#### [Page images and extracted text]
Start of Block

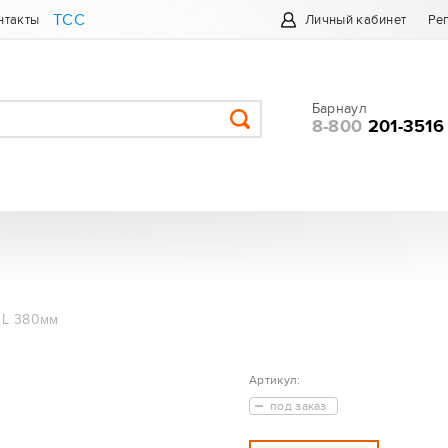
ТСС
нтакты
Личный кабинет
Ре
Барнаул
8-800
201-3516
 L 380мм
Артикул:
под заказ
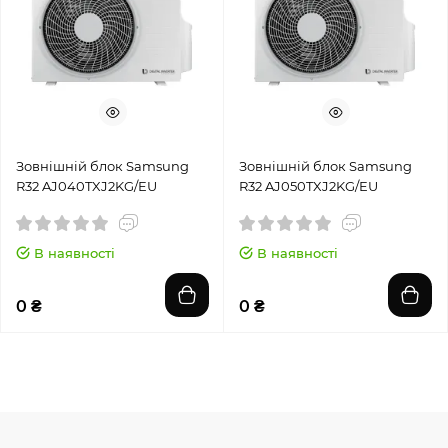
Зовнішній блок Samsung
Зовнішній блок Samsung
R32 AJ040TXJ2KG/EU
R32 AJ050TXJ2KG/EU
В наявності
В наявності
0 ₴
0 ₴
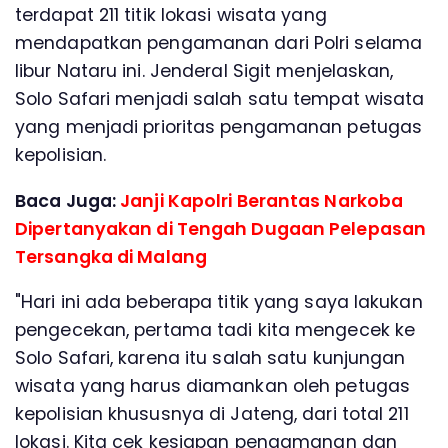
terdapat 211 titik lokasi wisata yang
mendapatkan pengamanan dari Polri selama
libur Nataru ini. Jenderal Sigit menjelaskan,
Solo Safari menjadi salah satu tempat wisata
yang menjadi prioritas pengamanan petugas
kepolisian.
Baca Juga:
Janji Kapolri Berantas Narkoba
Dipertanyakan di Tengah Dugaan Pelepasan
Tersangka di Malang
"Hari ini ada beberapa titik yang saya lakukan
pengecekan, pertama tadi kita mengecek ke
Solo Safari, karena itu salah satu kunjungan
wisata yang harus diamankan oleh petugas
kepolisian khususnya di Jateng, dari total 211
lokasi. Kita cek kesiapan pengamanan dan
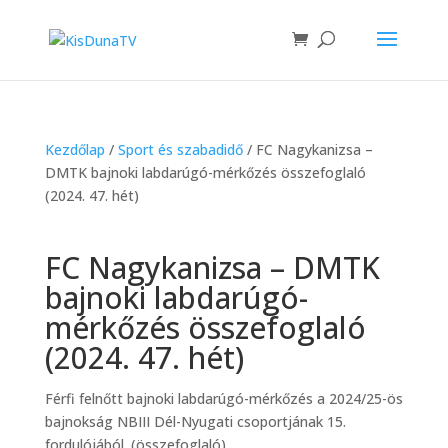
Kezdőlap
/
Sport és szabadidő
/ FC Nagykanizsa –
DMTK bajnoki labdarúgó-mérkőzés összefoglaló
(2024. 47. hét)
FC Nagykanizsa – DMTK
bajnoki labdarúgó-
mérkőzés összefoglaló
(2024. 47. hét)
Férfi felnőtt bajnoki labdarúgó-mérkőzés a 2024/25-ös
bajnokság NBIII Dél-Nyugati csoportjának 15.
fordulójából. (összefoglaló)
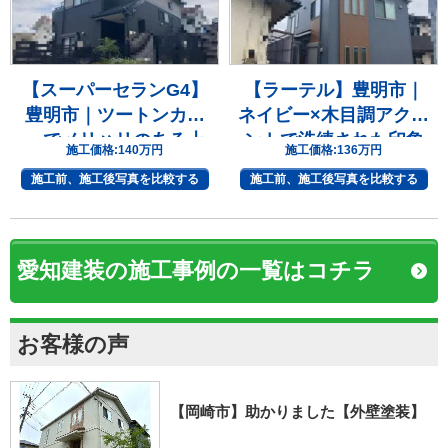
【スーパーセランG4】
【ラーテル】豊明市｜
豊明市｜ツートンカラ
ネイビー×木目調アクセ
ーでメリハリのある上
ントで洗練された印象
施工価格:
140万円
施工価格:
136万円
質な住まいへ
へ
施工前、施工後写真を比較する
施工前、施工後写真を比較する
愛知建装の施工事例の一覧はコチラ
お客様の声
【岡崎市】助かりました【外壁塗装】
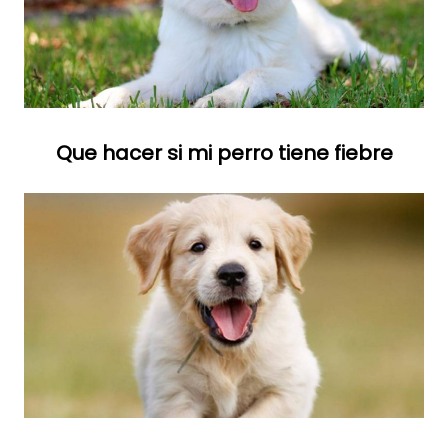
Que hacer si mi perro tiene fiebre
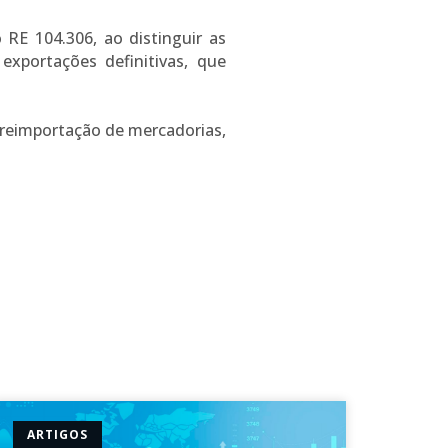
RE 104.306, ao distinguir as
xportações definitivas, que
 reimportação de mercadorias,
ARTIGOS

End of Block

Please write out, word for word, each line from the one with "Que hacer si mi perro tiene fiebre" to the last line of the data, keeping both ends and omitting pictures.

#### [SOLUTION TO THIS PROBLEM]
Que hacer si mi perro tiene fiebre
RE 104.306, ao distinguir as
xportações definitivas, que
 reimportação de mercadorias,
ARTIGOS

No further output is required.